End Result = Automate

Nobody is a master at anything from day one.

Anything that you attempt for the first time, takes a number of iterations and attempts before you're really good at it. I work in new environments, new networks, and on new systems fairly often, and do work for companies that are based in countries which are always a bit behind the curve of international IT trends. Without any existing integration between systems, and orchestration systems in place, I find that it always takes so much longer to automate from the start. And going hand-in-hand with the first part of this paragraph, if you're figuring out how systems work together, it's more often than not, a lot faster to make things work than to automate the functionality straight off the starting blocks.

I have a theory, at the moment it's just a working theory; Our team's work can be classified into two distinct ‘waves’. The first being, the ‘figuring it out’ phase. The ‘cheap and nasty’, ‘just get it done’, ‘make the customer happy’ phase. The second is the ‘clean up after the first wave’, ‘document’, ‘refactor’ and ‘automate as much as possible’ phase. I don't know about you, but when I write documentation on a specific function, it forces me to retrace [my] steps and by doing this I learn a lot in the process.  The goal is for everyone on the team to be on the same page regarding the specific task. It should be clean, clearly documented, and the task should be automated. At least, automated as much as possible.

As a very simple example; If you've never written a bash script or an Ansible playbook in your life, and you have to add a few users to, let's say 10 servers, then it might be quicker to just SSH to every device and add the users manually. But if you have to add and remove users every day, then it'll be in your best interest to learn how to do it faster. The same goes for other, more complex tasks. Like, expanding your API footprint, and deploying it to a new node, adding it to the load-balancers, adding it to monitoring systems, and finally getting it live. Once you've done all of this manually, or a few times for that matter, then you know all the steps and variables needed to achieve this. So the next logical step is to automate the roll-out of the API to another node. Also, once it's fully automated, we can add logic to when this should occur.

The two-wave structure is fine if you have enough people in your team. But what about, the tasks that you're solely responsible for? Can this be a feasible way to work for a single person? At first, I thought there's no way, I'll never have time for the second wave because I'm always putting out fires. Then, starting small, I carved out time in my diary (30min - depending on how that day is going) just to automate or streamline some of my tasks. Once you are able to continuously automate (or streamline) your objectives, it will have a positive snowball effect on your day-to-day.

Of course, once you're comfortable in your automation language of choice, these two waves could be executed in somewhat parallel.

So let's put some names to this and stop calling it ‘streamlining’ or ‘automating’. These are some of the methods I've used:

  • Cron a script to monitor key performance indicators (KPI) on specific devices, send a daily email with important KPIs.
    • This can be helpful, but people have the tendency to stop reading emails, especially if it's a daily monitoring email.
  • Ansible! Ansible all the way.
    • You'll see me talk about Ansible a lot here. I think it's the best thing since escalators. I'm a firm believer that Ansible Tower could replace direct SSH access for the majority of users in a number of organisations. Junior SysAdmins will soon, if not already, get a list of playbooks that they have access to, and that's all that they're allowed to do. And on the networking front, I predict that an engineer won't have to know the difference in commands between a Cisco and a Juniper. They will just need to know Ansible commands.
  • Improving on the old monitoring script that sends an email; Telegram bots - are super useful.
    • They can keep you informed about your KPIs, or you can ask them to go check a system for you and report back. Ansible also offers Telegram modules, so it can either report back when a playbook is done, with its results, or use Telegram to execute a playbook when needed.

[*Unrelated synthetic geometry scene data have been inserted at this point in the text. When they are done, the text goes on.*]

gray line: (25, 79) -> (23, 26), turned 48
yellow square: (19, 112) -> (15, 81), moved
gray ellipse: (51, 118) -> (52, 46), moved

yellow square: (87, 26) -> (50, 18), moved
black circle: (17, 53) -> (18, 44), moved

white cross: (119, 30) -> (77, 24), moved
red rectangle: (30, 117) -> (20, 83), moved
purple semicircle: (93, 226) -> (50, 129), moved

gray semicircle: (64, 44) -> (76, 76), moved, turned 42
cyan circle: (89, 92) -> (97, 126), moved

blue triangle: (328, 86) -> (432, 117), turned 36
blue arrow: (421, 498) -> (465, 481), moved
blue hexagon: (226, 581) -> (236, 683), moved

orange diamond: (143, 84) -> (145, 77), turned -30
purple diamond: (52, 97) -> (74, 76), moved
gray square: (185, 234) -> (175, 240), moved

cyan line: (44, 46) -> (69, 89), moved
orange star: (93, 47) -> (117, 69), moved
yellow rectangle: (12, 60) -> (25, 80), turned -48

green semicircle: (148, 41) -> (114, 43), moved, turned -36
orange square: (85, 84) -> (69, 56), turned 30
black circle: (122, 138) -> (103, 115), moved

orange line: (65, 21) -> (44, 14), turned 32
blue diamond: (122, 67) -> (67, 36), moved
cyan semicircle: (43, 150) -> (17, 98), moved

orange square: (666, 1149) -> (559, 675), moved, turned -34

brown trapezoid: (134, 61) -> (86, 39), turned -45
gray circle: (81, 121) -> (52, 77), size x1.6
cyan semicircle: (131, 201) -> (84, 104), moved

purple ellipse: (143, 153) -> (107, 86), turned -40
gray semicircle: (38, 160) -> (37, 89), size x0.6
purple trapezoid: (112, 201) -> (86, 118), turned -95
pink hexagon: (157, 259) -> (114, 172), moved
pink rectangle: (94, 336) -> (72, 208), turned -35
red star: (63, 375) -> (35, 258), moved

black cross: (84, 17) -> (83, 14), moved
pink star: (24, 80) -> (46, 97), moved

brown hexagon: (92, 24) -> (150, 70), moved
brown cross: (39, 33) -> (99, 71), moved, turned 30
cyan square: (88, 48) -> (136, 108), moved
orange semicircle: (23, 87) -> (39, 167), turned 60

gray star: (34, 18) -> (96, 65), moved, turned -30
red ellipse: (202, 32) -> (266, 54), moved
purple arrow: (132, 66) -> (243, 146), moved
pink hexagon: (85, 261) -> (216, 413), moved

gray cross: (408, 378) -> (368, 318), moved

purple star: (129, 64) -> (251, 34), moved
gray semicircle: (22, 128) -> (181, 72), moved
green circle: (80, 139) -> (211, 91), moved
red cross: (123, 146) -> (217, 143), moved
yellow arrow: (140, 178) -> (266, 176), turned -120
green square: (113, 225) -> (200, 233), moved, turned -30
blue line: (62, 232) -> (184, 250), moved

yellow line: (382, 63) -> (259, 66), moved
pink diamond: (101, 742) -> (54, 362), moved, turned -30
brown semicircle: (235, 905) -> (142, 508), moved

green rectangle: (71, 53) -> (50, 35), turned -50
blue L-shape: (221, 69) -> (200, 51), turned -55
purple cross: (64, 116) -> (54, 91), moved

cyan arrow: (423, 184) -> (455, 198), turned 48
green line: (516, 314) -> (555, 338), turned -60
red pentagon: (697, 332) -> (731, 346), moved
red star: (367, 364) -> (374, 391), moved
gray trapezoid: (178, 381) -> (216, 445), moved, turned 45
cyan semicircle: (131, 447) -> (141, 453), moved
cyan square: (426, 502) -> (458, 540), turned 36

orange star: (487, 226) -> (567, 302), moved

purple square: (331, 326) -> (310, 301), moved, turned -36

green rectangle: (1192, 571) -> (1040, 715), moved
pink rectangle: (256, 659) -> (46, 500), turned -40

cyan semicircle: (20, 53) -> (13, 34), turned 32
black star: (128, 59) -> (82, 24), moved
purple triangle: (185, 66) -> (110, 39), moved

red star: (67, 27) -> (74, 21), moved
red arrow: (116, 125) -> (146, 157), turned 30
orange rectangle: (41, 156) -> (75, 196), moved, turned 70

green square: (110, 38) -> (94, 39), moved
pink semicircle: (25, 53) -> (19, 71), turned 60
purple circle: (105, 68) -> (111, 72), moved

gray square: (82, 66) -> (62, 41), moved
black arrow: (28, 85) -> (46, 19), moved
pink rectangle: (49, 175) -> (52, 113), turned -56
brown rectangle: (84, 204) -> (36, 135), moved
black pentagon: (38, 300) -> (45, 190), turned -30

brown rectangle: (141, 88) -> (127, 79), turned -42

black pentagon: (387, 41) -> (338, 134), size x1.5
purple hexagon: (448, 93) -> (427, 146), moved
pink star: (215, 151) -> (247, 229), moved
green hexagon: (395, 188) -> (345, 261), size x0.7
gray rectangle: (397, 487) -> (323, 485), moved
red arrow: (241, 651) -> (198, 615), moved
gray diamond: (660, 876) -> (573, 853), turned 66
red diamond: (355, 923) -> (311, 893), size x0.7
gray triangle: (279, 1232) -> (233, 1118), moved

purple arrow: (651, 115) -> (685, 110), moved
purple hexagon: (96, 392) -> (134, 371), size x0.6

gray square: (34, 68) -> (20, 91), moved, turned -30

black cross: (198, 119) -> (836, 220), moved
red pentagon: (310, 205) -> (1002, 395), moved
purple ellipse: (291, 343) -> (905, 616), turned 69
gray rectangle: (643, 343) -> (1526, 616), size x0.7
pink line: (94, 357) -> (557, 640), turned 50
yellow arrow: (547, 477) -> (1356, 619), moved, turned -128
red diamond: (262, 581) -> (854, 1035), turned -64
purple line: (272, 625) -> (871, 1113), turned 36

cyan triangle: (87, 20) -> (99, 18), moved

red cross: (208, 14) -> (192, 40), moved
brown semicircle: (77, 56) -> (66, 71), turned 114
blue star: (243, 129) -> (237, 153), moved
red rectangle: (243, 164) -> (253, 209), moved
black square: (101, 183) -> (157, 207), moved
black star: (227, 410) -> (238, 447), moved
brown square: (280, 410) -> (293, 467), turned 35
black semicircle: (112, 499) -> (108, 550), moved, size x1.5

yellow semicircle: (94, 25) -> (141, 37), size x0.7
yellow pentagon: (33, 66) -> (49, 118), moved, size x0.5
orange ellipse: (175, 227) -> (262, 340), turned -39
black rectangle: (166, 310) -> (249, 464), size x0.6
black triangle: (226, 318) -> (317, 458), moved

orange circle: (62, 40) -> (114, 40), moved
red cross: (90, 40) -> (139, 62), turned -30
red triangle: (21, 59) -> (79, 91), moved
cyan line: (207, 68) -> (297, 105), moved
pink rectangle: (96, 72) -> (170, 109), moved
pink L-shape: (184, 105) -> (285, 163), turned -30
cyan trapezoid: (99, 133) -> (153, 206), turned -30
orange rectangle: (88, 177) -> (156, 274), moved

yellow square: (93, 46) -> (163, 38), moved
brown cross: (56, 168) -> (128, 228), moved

It just depends on how much time you spend making your bot. Look after your bots and they will look after you…

There are of course plenty more, and with everything evolving as quickly as it does, there are sure to be new competing tools to these.

Talking about my team specifically, if we can focus on keeping the customer happy, getting the work out as quickly as possible, we can focus on optimizing it during the second wave. But what I can see happening, is that with more experience in the particular customer's network, and with integration between the customer's systems to get the use-case implemented; the efficiency of the first wave improves. And the second wave ends up being purely a document and knowledge sharing wave.

I'm a firm believer in the 1% rule (aka Marginal Gains). Don't focus on streamlining tasks overall, rather focus on improving every little aspect of your work by 1%. Every bit helps, and soon the accumulated improvements will make a massive difference.